▶ [TASK GOAL]
Please show every line from the entries that carries the word "agent".

::::::::::

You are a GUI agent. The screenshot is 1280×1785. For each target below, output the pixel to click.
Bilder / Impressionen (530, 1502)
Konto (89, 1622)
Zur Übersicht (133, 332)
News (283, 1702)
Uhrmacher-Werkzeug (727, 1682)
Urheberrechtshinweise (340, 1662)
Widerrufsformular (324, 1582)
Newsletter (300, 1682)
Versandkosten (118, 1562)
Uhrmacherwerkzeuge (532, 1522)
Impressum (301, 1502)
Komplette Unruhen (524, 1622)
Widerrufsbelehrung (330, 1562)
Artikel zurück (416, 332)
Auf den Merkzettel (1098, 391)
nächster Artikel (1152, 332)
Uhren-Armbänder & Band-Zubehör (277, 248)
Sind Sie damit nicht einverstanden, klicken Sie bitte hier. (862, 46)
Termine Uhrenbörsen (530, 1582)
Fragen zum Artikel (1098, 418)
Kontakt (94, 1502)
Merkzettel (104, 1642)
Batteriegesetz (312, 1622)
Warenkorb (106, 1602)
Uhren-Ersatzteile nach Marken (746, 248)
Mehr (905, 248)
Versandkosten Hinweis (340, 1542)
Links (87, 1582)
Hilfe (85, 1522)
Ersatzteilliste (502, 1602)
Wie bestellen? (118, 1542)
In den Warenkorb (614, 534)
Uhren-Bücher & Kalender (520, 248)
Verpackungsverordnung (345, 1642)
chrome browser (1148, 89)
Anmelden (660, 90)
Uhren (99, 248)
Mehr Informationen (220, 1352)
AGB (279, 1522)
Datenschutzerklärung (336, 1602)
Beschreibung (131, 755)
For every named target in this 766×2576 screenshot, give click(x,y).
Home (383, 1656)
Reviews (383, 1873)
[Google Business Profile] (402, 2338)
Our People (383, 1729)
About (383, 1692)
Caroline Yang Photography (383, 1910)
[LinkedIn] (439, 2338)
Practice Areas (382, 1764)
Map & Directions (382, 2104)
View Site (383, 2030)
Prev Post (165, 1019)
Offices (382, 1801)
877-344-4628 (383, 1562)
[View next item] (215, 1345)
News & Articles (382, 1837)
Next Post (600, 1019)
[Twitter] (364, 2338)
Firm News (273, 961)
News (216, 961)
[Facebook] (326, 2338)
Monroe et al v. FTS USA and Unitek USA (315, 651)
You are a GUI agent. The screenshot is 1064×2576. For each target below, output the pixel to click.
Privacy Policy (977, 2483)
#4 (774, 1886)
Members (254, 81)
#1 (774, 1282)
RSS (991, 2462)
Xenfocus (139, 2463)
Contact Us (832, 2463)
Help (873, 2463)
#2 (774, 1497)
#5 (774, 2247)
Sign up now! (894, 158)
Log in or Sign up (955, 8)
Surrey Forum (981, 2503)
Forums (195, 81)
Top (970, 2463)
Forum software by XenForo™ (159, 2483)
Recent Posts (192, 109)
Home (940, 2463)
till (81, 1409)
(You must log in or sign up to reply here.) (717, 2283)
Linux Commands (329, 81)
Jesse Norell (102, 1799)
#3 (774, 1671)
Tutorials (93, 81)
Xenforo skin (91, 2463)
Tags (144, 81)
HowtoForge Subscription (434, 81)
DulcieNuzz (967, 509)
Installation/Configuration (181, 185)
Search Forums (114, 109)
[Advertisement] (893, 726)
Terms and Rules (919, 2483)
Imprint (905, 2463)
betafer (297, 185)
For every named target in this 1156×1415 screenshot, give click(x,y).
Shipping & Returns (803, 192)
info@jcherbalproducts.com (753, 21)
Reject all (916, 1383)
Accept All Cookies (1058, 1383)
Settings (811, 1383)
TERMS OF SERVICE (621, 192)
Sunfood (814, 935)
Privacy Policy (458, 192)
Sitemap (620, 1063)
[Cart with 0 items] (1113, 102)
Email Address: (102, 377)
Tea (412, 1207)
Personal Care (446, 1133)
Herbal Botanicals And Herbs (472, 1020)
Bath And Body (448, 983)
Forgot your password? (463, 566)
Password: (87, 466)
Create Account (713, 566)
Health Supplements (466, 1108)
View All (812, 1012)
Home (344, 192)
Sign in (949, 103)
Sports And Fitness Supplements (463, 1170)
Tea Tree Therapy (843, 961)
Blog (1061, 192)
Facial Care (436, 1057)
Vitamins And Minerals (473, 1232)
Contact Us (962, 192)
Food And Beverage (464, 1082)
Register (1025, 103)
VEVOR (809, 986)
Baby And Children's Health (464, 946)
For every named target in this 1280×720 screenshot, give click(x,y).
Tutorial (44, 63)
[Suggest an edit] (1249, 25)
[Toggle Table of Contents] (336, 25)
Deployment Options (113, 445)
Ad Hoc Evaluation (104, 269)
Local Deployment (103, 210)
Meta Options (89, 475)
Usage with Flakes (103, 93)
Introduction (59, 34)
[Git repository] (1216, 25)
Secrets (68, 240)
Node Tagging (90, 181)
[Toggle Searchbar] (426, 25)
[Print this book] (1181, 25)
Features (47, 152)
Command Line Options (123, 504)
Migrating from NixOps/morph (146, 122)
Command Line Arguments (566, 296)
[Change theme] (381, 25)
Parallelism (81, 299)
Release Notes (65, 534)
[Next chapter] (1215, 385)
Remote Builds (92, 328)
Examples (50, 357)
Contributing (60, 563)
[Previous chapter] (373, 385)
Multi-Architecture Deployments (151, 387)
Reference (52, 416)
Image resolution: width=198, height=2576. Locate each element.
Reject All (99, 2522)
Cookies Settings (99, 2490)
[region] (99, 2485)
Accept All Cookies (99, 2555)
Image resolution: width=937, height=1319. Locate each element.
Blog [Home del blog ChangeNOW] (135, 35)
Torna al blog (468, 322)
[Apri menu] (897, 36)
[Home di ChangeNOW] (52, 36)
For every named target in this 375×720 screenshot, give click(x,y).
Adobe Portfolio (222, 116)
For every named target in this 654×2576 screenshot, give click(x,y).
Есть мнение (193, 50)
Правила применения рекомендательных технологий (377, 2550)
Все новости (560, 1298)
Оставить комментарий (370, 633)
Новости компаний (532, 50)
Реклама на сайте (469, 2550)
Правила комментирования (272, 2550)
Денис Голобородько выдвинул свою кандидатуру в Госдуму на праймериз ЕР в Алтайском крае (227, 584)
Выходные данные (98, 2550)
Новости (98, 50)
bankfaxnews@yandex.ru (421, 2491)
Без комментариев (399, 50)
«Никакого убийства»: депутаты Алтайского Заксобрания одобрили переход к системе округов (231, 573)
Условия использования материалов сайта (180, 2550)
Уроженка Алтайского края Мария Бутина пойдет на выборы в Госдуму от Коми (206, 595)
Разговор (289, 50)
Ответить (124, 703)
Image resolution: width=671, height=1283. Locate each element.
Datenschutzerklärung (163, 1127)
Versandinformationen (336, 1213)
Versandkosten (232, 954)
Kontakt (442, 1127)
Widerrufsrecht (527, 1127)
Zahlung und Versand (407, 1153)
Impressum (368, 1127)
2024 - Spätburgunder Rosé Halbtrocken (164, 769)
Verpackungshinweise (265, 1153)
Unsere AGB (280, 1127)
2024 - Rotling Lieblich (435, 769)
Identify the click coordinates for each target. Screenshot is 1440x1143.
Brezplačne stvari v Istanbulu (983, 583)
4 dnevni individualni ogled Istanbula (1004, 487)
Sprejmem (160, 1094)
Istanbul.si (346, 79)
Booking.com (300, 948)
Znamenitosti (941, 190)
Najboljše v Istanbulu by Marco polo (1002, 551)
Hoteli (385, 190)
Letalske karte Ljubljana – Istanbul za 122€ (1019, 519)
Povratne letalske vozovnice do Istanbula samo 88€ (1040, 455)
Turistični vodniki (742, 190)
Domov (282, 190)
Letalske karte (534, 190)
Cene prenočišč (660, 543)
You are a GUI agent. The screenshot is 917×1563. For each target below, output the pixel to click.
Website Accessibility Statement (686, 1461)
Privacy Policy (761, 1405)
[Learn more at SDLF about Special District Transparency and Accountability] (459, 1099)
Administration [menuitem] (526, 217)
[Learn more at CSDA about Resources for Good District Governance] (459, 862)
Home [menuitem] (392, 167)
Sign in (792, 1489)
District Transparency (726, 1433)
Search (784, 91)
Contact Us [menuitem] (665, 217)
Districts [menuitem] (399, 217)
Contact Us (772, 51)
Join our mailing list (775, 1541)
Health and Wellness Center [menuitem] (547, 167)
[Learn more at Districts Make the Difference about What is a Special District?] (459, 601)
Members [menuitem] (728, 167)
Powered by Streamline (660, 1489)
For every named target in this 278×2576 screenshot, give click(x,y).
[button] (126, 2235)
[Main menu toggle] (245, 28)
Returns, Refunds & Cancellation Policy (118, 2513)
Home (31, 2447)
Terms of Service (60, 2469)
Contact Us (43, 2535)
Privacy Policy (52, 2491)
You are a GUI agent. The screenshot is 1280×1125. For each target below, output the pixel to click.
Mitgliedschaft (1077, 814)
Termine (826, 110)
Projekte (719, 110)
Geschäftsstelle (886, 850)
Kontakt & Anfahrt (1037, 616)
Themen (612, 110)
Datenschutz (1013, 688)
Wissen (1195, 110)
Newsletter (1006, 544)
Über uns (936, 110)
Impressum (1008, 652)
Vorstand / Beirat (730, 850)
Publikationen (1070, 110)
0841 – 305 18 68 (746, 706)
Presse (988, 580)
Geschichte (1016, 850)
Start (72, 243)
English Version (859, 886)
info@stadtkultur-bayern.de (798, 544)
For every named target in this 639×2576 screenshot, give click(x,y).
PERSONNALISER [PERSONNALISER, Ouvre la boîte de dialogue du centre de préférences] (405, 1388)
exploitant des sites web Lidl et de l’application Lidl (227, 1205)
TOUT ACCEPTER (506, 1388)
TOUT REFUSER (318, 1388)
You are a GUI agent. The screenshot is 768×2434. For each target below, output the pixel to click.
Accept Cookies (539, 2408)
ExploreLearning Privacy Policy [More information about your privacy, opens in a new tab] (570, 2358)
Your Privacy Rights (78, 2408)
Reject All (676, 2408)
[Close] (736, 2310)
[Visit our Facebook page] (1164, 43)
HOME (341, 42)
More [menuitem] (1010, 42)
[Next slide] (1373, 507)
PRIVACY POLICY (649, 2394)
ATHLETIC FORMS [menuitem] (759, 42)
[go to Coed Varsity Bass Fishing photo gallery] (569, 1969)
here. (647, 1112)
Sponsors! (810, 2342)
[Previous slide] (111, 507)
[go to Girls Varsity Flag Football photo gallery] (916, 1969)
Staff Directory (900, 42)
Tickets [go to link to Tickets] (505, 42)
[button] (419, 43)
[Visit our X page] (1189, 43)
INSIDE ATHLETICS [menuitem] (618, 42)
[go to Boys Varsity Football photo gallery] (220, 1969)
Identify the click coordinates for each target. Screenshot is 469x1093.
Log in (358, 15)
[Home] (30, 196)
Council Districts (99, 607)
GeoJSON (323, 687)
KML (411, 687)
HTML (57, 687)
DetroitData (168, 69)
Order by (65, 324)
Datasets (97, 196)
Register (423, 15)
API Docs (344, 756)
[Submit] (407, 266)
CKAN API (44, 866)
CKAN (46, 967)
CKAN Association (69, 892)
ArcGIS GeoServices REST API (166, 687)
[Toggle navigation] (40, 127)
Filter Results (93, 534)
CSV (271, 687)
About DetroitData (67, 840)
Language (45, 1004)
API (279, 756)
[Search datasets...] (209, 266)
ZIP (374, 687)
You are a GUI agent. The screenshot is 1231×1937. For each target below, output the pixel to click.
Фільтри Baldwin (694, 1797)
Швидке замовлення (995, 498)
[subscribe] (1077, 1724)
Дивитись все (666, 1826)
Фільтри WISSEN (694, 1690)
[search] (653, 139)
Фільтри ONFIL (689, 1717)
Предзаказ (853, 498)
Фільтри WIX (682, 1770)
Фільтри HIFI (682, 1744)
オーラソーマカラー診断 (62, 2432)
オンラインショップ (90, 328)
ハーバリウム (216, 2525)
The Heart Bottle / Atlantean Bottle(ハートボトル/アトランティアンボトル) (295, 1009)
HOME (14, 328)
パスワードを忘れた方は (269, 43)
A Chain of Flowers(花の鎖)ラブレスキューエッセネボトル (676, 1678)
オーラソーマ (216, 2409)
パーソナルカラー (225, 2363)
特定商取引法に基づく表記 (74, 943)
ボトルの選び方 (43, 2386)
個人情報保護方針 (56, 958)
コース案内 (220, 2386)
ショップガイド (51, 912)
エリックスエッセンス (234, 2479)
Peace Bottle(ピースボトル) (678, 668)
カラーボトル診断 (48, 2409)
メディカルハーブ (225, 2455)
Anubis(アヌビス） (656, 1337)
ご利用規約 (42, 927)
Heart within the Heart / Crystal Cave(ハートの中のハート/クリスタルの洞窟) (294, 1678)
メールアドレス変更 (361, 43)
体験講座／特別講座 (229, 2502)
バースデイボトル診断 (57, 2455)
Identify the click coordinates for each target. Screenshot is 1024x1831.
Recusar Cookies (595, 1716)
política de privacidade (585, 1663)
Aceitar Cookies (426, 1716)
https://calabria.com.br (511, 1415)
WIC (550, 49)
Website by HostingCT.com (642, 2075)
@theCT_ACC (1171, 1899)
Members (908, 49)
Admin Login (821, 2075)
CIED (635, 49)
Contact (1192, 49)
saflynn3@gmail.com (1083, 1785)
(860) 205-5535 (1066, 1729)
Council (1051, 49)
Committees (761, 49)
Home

::::::::::

▶ [EXERCISE RESULT]
You are a GUI agent. The screenshot is 1280×1785. For each target below, output the pixel to click.
You are a GUI agent. The screenshot is 1064×2576. For each target below, output the pixel to click.
You are a GUI agent. The screenshot is 917×1563. For each target below, output the pixel to click.
You are a GUI agent. The screenshot is 1280×1125. For each target below, output the pixel to click.
You are a GUI agent. The screenshot is 768×2434. For each target below, output the pixel to click.
You are a GUI agent. The screenshot is 1231×1937. For each target below, output the pixel to click.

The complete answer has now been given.